Selina Hastings
Equally invaluable was his contribution to the development and use of ‘window’, the dropping of tinfoil strips to confuse enemy radar, again tested by Derek while flying and in conditions of extreme danger. For his work as a scientist-pilot he was awarded the DFC, the AFC and OBE.
Brilliant and brave, Derek was no less subversive in war than he had been in peace. Not all the pilots with whom he flew appreciated being given instructions — ‘Rechts! Links! Gerade aus!’ — in German, and he took delight in sending up his superiors. ‘A lot of people didn’t get the point of Derek,’ one fellow officer remarked; on the other hand, said another, ‘he made many a potentially boring evening in the mess hysterically funny.’ His most satisfying wartime tease was in 1943 when his brother-in-law, Sir Oswald Mosley, was released from prison because of ill health. Derek, indifferent to the fact that the Fascist leader was a national hate-figure and regarded as a dangerous security risk, invited Mosley and his wife, Diana, to stay at his house near Banbury.

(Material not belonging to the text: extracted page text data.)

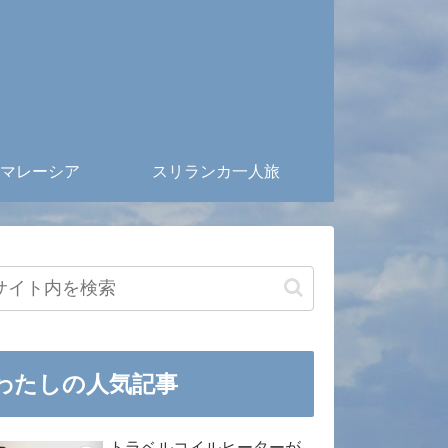
マレーシア
スリランカ一人旅
わたしの人気記事
トラベルコイルヒーターが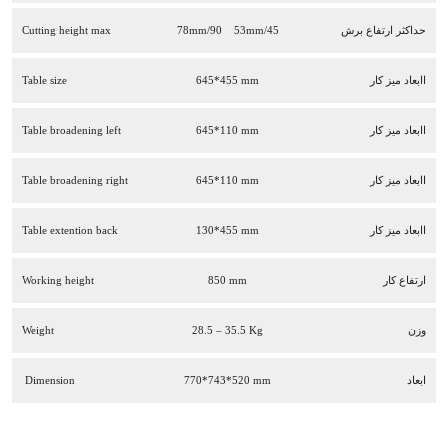
حداکثر ارتفاع برش
78mm/90 53mm/45
Cutting height max
اابعاد ميز کار
645*455 mm
Table size
اابعاد ميز کار
645*110 mm
Table broadening left
اابعاد ميز کار
645*110 mm
Table broadening right
اابعاد ميز کار
130*455 mm
Table extention back
ارتفاع کار
850 mm
Working height
وزن
28.5 – 35.5 Kg
Weight
ابعاد
770*743*520 mm
Dimension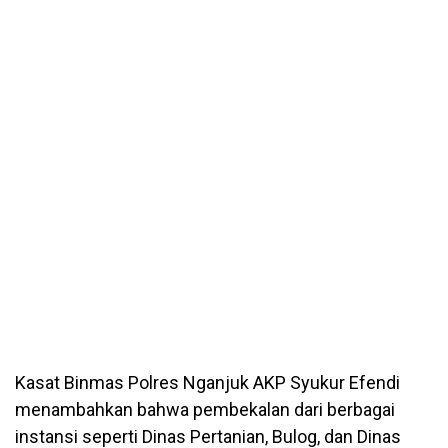
Kasat Binmas Polres Nganjuk AKP Syukur Efendi
menambahkan bahwa pembekalan dari berbagai
instansi seperti Dinas Pertanian, Bulog, dan Dinas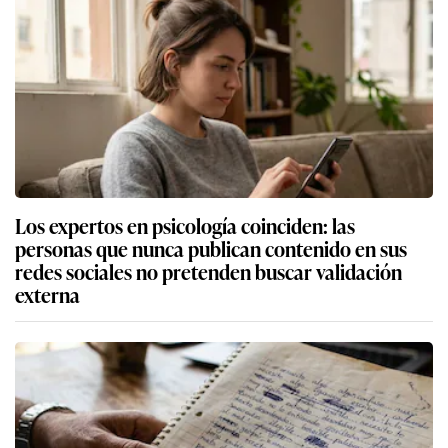
Los expertos en psicología coinciden: las
personas que nunca publican contenido en sus
redes sociales no pretenden buscar validación
externa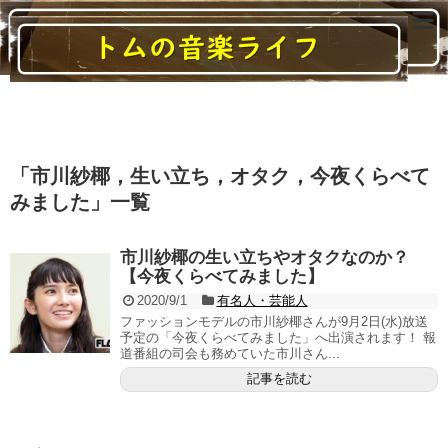
読んでいると音楽に関する様々なことがわかるブログ
「
市川紗椰，生い立ち，オタク，今夜くらべて
みました
」
一覧
市川紗椰の生い立ちやオタクなのか？
【今夜くらべてみました】
2020/9/1
有名人・芸能人
ファッションモデルの市川紗椰さんが9月2日(水)放送
予定の「今夜くらべてみました」へ出演されます！ 報
道番組の司会も務めていた市川さん...
記事を読む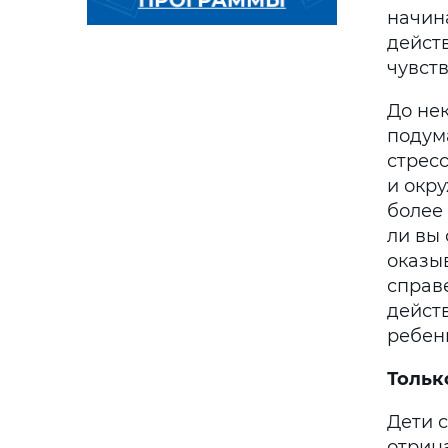
начин
дейст
чувст
До не
подум
стрес
и окру
более 
ли вы
оказы
справ
дейст
ребен
Тольк
Дети 
отриц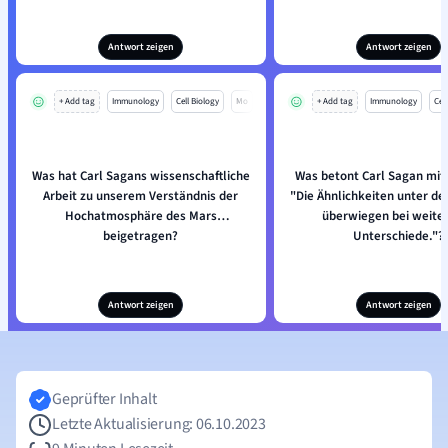
Antwort zeigen
Antwort zeigen
+ Add tag
Immunology
Cell Biology
Mo
+ Add tag
Immunology
Cell
Was hat Carl Sagans wissenschaftliche
Was betont Carl Sagan mit
Arbeit zu unserem Verständnis der
"Die Ähnlichkeiten unter d
Hochatmosphäre des Mars
überwiegen bei weite
beigetragen?
Unterschiede."?
Antwort zeigen
Antwort zeigen
Geprüfter Inhalt
Letzte Aktualisierung: 06.10.2023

The story exploded across the front page of every newspaper in the country, and Derek was telephoned by a furious Home Secretary, Herbert Morrison, demanding the Mosleys’ immediate removal. Icily Derek informed him that he regarded it as a gross impertinence that anyone should dictate whom he could or could not invite to his house, and the suggestion that guests of his might betray secrets to the enemy was outrageous. Shaken, Morrison climbed down and the Mosleys stayed.